• GIVEN DATA

※ ※ ※

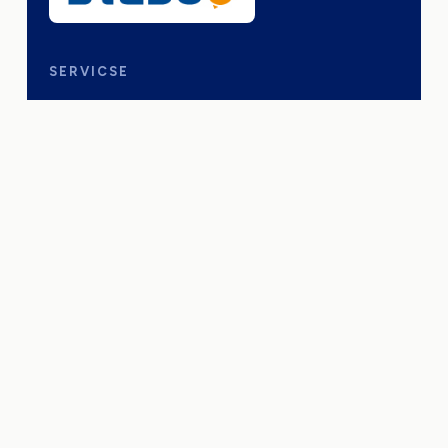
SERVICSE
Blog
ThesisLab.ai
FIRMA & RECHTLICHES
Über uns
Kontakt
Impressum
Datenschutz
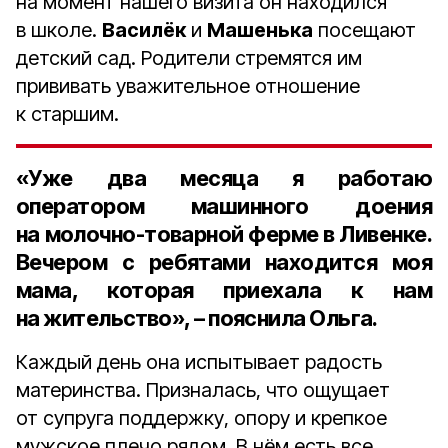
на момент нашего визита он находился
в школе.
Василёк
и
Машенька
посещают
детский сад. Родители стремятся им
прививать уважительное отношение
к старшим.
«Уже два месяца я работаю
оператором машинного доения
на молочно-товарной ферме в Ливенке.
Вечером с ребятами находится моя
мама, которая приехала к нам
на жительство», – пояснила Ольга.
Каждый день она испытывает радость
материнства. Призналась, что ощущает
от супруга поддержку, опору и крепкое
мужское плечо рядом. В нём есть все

※ ※ ※

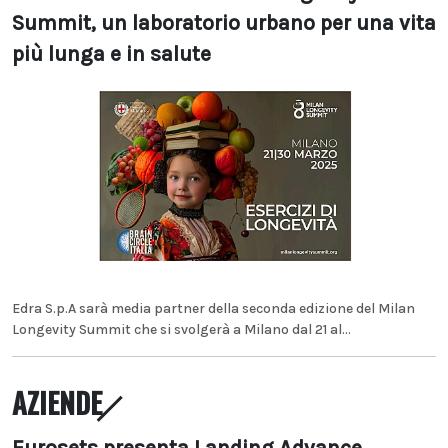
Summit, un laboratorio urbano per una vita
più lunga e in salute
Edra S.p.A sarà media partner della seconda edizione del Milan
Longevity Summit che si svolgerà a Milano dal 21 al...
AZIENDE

※ ※ ※

• PROBLEM TO SOLVE
Look for the string "Summit" in the entries above. Copy every line that has it.

• OUTPUT FOR THIS TASK
Summit, un laboratorio urbano per una vita
Longevity Summit che si svolgerà a Milano dal 21 al...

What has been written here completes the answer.